Real-time payment processing has become a critical infrastructure component in modern financial systems, requiring architectures capable of handling millions of transactions per second with sub-second latency guarantees. This review examines the evolution and current state of event-driven architectures (EDA) for payment processing, focusing on latency optimization techniques and scalability challenges. Event-driven systems leverage asynchronous message passing and distributed computing paradigms to achieve the performance requirements of contemporary payment networks. The adoption of microservices architecture (MSA) combined with event streaming platforms has enabled financial institutions to process transactions with latencies below 100 milliseconds while maintaining consistency and reliability. This paper synthesizes research on architectural patterns including Command Query Responsibility Segregation (CQRS), event sourcing, and saga patterns that address the complexities of distributed payment processing. We analyze optimization strategies encompassing network topology design, data partitioning schemes, caching mechanisms, and consensus protocols. The review also examines scalability solutions including horizontal scaling approaches, load balancing algorithms, and database sharding techniques.
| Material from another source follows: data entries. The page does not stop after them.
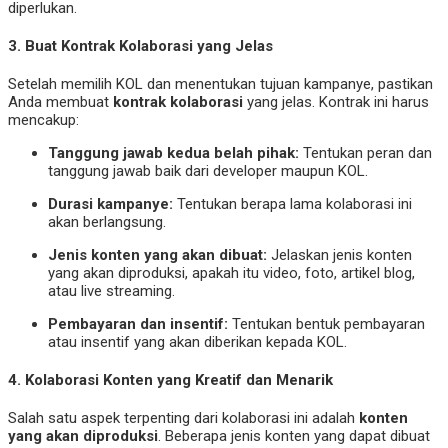
diperlukan.
3.
Buat Kontrak Kolaborasi yang Jelas
Setelah memilih KOL dan menentukan tujuan kampanye, pastikan
Anda membuat
kontrak kolaborasi
yang jelas. Kontrak ini harus
mencakup:
Tanggung jawab kedua belah pihak:
Tentukan peran dan
tanggung jawab baik dari developer maupun KOL.
Durasi kampanye:
Tentukan berapa lama kolaborasi ini
akan berlangsung.
Jenis konten yang akan dibuat:
Jelaskan jenis konten
yang akan diproduksi, apakah itu video, foto, artikel blog,
atau live streaming.
Pembayaran dan insentif:
Tentukan bentuk pembayaran
atau insentif yang akan diberikan kepada KOL.
4.
Kolaborasi Konten yang Kreatif dan Menarik
Salah satu aspek terpenting dari kolaborasi ini adalah
konten
yang akan diproduksi
. Beberapa jenis konten yang dapat dibuat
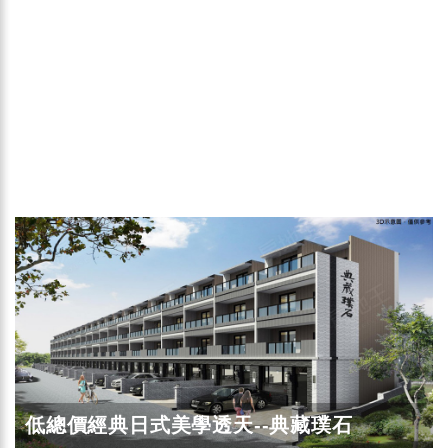
低總價經典日式美學透天--典藏璞石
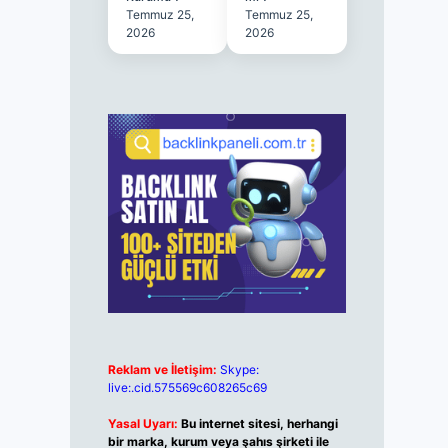
Temmuz 25,
Temmuz 25,
2026
2026
Reklam ve İletişim:
Skype:
live:.cid.575569c608265c69
Yasal Uyarı:
Bu internet sitesi, herhangi
bir marka, kurum veya şahıs şirketi ile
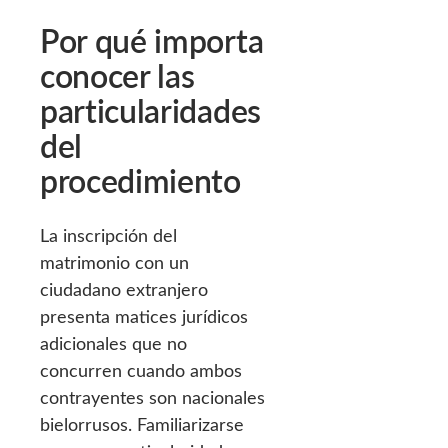
Por qué importa
conocer las
particularidades
del
procedimiento
La inscripción del
matrimonio con un
ciudadano extranjero
presenta matices jurídicos
adicionales que no
concurren cuando ambos
contrayentes son nacionales
bielorrusos. Familiarizarse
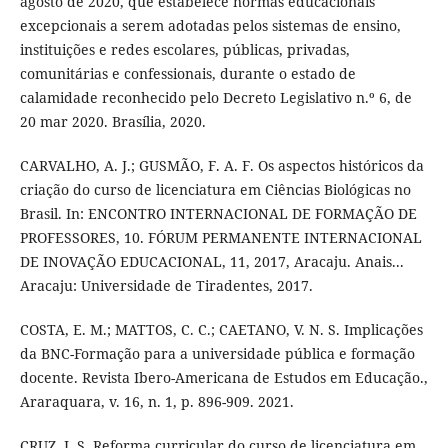
agosto de 2020, que estabelece normas educacionais
excepcionais a serem adotadas pelos sistemas de ensino,
instituições e redes escolares, públicas, privadas,
comunitárias e confessionais, durante o estado de
calamidade reconhecido pelo Decreto Legislativo n.º 6, de
20 mar 2020. Brasília, 2020.
CARVALHO, A. J.; GUSMÃO, F. A. F. Os aspectos históricos da
criação do curso de licenciatura em Ciências Biológicas no
Brasil. In: ENCONTRO INTERNACIONAL DE FORMAÇÃO DE
PROFESSORES, 10. FÓRUM PERMANENTE INTERNACIONAL
DE INOVAÇÃO EDUCACIONAL, 11, 2017, Aracaju. Anais...
Aracaju: Universidade de Tiradentes, 2017.
COSTA, E. M.; MATTOS, C. C.; CAETANO, V. N. S. Implicações
da BNC-Formação para a universidade pública e formação
docente. Revista Ibero-Americana de Estudos em Educação.,
Araraquara, v. 16, n. 1, p. 896-909. 2021.
CRUZ, J. S. Reforma curricular do curso de licenciatura em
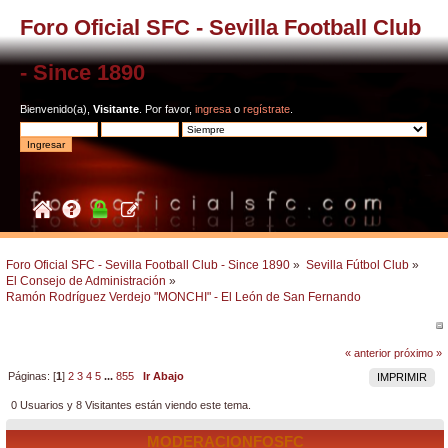
Foro Oficial SFC - Sevilla Football Club
- Since 1890
Bienvenido(a),
Visitante
. Por favor,
ingresa
o
regístrate
.
Foro Oficial SFC - Sevilla Football Club - Since 1890
»
Sevilla Fútbol Club
»
El Consejo de Administración
»
Ramón Rodríguez Verdejo "MONCHI" - El León de San Fernando
« anterior
próximo »
Páginas: [
1
]
2
3
4
5
...
855
Ir Abajo
IMPRIMIR
0 Usuarios y 8 Visitantes están viendo este tema.
MODERACIONFOSFC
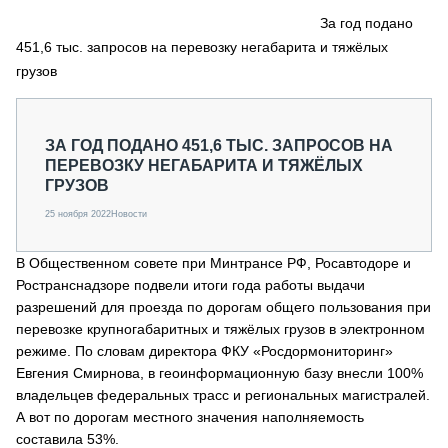
СЕРВИСМЕНЫ
За год подано
451,6 тыс. запросов на перевозку негабарита и тяжёлых
СПЕЦПРОЕКТЫ
МЕРОПРИЯТИЯ
грузов
СТАТЬИ ПО КАТЕГОРИЯМ ТЕХНИКИ
О ПРОЕКТЕ
ЗА ГОД ПОДАНО 451,6 ТЫС. ЗАПРОСОВ НА
ПЕРЕВОЗКУ НЕГАБАРИТА И ТЯЖЁЛЫХ
ГРУЗОВ
25 ноября 2022
Новости
В Общественном совете при Минтрансе РФ, Росавтодоре и
Ространснадзоре подвели итоги года работы выдачи
разрешений для проезда по дорогам общего пользования при
перевозке крупногабаритных и тяжёлых грузов в электронном
режиме. По словам директора ФКУ «Росдормониторинг»
Евгения Смирнова, в геоинформационную базу внесли 100%
владельцев федеральных трасс и региональных магистралей.
А вот по дорогам местного значения наполняемость
составила 53%.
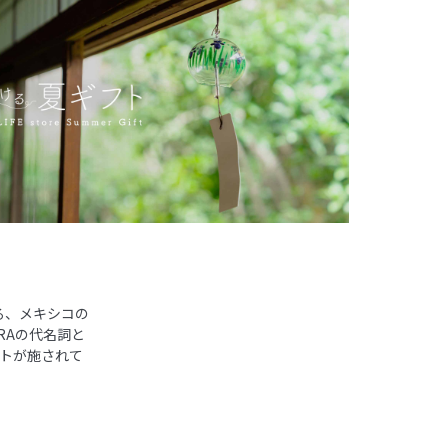
る、メキシコの
RAの代名詞と
トが施されて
Key findings indicate that hybrid architectures combining synchronous and asynchronous processing, coupled with intelligent caching and optimized serialization protocols, can achieve throughput exceeding ten million transactions per second while maintaining ACID properties. The paper concludes by identifying emerging trends in quantum-resistant cryptography integration, machine learning-based fraud detection, and cross-border payment harmonization that will shape future payment processing architectures.